Mechanism of the uncoupling of oxidative phosphorylation by gramicidin

Abstract

The mechanism of the uncoupling of oxidative phosphorylation in rat liver mitochondria by gramicidin and truncated gramicidin derivatives was investigated. The derivatives desformylgramicidin and des(formylvalyl)gramicidin are not expected to form head to head, dimeric, ion-conducting channels, and thus allow an evaluation of the relevance of the stimulation of transmembrane cation conductance (and the resulting collapse of the proton electrochemical gradient) to the uncoupling of oxidative phosphorylation. When assayed for the enhancement of the passive diffusion of KSCN, gramicidin was 100-fold more potent than desformylgramicidin and 50-fold more potent than des(formylvalyl)gramicidin. Yet, in a medium devoid of alkalai cations, all three compounds were nearly equally potent uncouplers at low concentrations. Moreover, this uncoupling was not associated with stimulation of cation transport or a reduction of the magnitude of the proton electrochemical potential.
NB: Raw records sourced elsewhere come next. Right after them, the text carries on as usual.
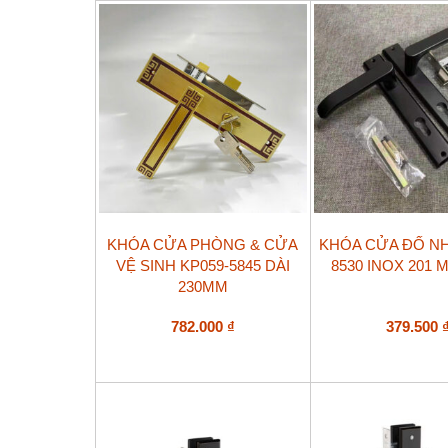
KHÓA CỬA PHÒNG & CỬA
KHÓA CỬA ĐỐ NH
VỆ SINH KP059-5845 DÀI
8530 INOX 201 
230MM
782.000
₫
379.500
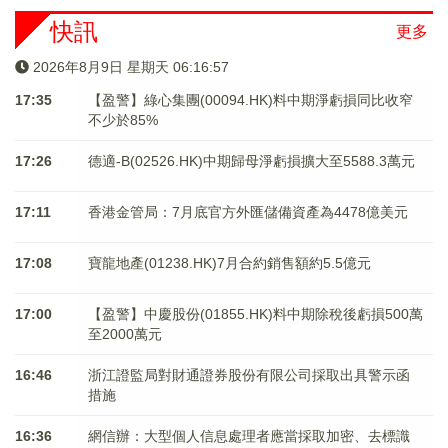
快訊
更多
2026年8月9日 星期天 06:16:57
17:35
【盈警】綠心集團(00094.HK)料中期淨虧損同比收窄
不少於85%
17:26
德適-B(02526.HK)中期歸母淨虧損擴大至5588.3萬元
17:11
香港金管局：7月底官方外匯儲備資產為4478億美元
17:08
寶龍地產(01238.HK)7月合約銷售額約5.5億元
17:00
【盈警】中慶股份(01855.HK)料中期除稅後虧損500萬
至2000萬元
16:46
浙江證監局對財通證券股份有限公司採取出具警示函
措施
16:36
網信辦：大型個人信息處理者應當採取加密、去標識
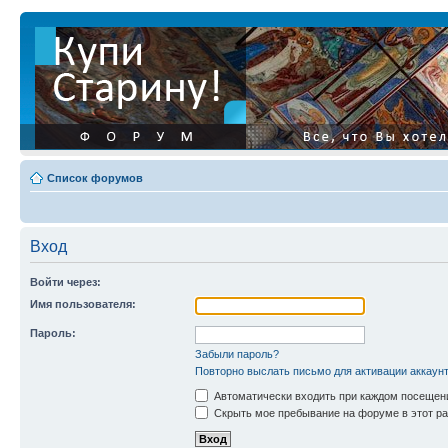
Список форумов
Вход
Войти через:
Имя пользователя:
Пароль:
Забыли пароль?
Повторно выслать письмо для активации аккаун
Автоматически входить при каждом посещен
Скрыть мое пребывание на форуме в этот ра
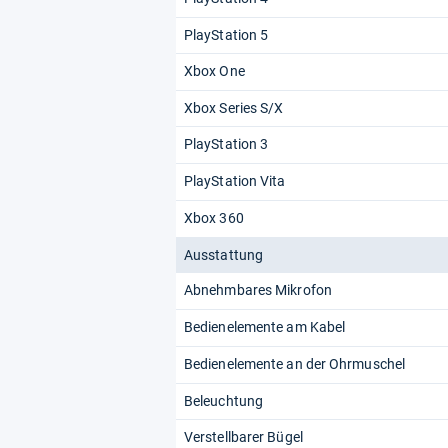
PlayStation 5
Xbox One
Xbox Series S/X
PlayStation 3
PlayStation Vita
Xbox 360
Ausstattung
Abnehmbares Mikrofon
Bedienelemente am Kabel
Bedienelemente an der Ohrmuschel
Beleuchtung
Verstellbarer Bügel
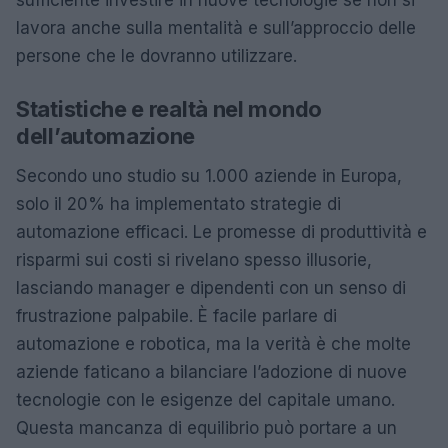
sufficiente investire in nuove tecnologie se non si
lavora anche sulla mentalità e sull’approccio delle
persone che le dovranno utilizzare.
Statistiche e realtà nel mondo
dell’automazione
Secondo uno studio su 1.000 aziende in Europa,
solo il 20% ha implementato strategie di
automazione efficaci. Le promesse di produttività e
risparmi sui costi si rivelano spesso illusorie,
lasciando manager e dipendenti con un senso di
frustrazione palpabile. È facile parlare di
automazione e robotica, ma la verità è che molte
aziende faticano a bilanciare l’adozione di nuove
tecnologie con le esigenze del capitale umano.
Questa mancanza di equilibrio può portare a un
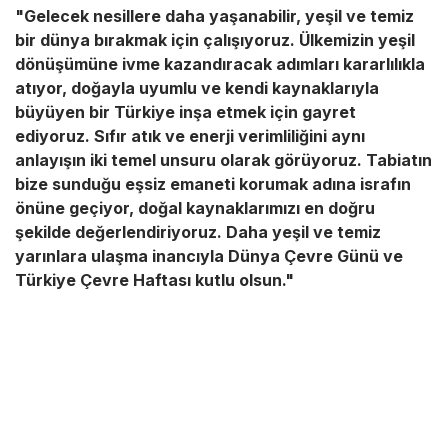
"Gelecek nesillere daha yaşanabilir, yeşil ve temiz
bir dünya bırakmak için çalışıyoruz. Ülkemizin yeşil
dönüşümüne ivme kazandıracak adımları kararlılıkla
atıyor, doğayla uyumlu ve kendi kaynaklarıyla
büyüyen bir Türkiye inşa etmek için gayret
ediyoruz. Sıfır atık ve enerji verimliliğini aynı
anlayışın iki temel unsuru olarak görüyoruz. Tabiatın
bize sunduğu eşsiz emaneti korumak adına israfın
önüne geçiyor, doğal kaynaklarımızı en doğru
şekilde değerlendiriyoruz. Daha yeşil ve temiz
yarınlara ulaşma inancıyla Dünya Çevre Günü ve
Türkiye Çevre Haftası kutlu olsun."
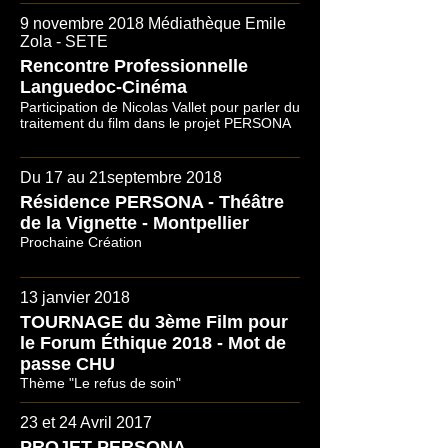
9 novembre 2018 Médiathèque Emile
Zola - SETE
Rencontre Professionnelle
Languedoc-Cinéma
Participation de Nicolas Vallet pour parler du
traitement du film dans le projet PERSONA
Du 17 au 21septembre 2018
Résidence PERSONA - Théâtre
de la Vignette - Montpellier
Prochaine Création
13 janvier 2018
TOURNAGE du 3ème Film pour
le Forum Éthique 2018 - Mot de
passe CHU
Thème "Le refus de soin"
23 et 24 Avril 2017
PROJET PERSONA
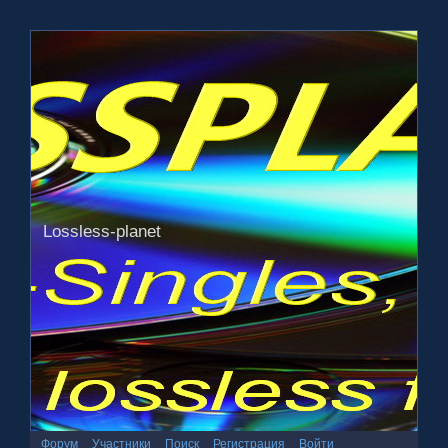
Lossless-planet
Форум
Участники
Поиск
Регистрация
Войти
In the same medium, gramicidin stimulated 86Rb uptake 50-fold more than desformylgramicidin and 10 times more than des(formylvalyl)gramicidin. At higher concentrations, gramicidin induced further uncoupling, which was associated with reduction of membrane potential (and presumably with transport of alkali cations), while the truncated derivatives were considerably less effective than gramicidin in this range. Thus, with the truncated derivatives, a better separation between decoupling (i.e., uncoupling not associated with reduction of .DELTA..cxa..mu.H) and uncoupling is observed. In the same medium, gramicidin, but not the truncated derivatives, strongly inhibits the formation of both the membrane potential and .DELTA.pH by the H+-ATPase. This finding suggests direct interaction of gramicidin with the H+-ATPase. The truncated derivatives stimulated the ATPase without collapsing the membrane potential. We conclude that decoupling of oxidative phosphorylation by gramicidin does not depend on transmembrane cation transport but results from specific interference with direct proton transfer to the H+-ATPase.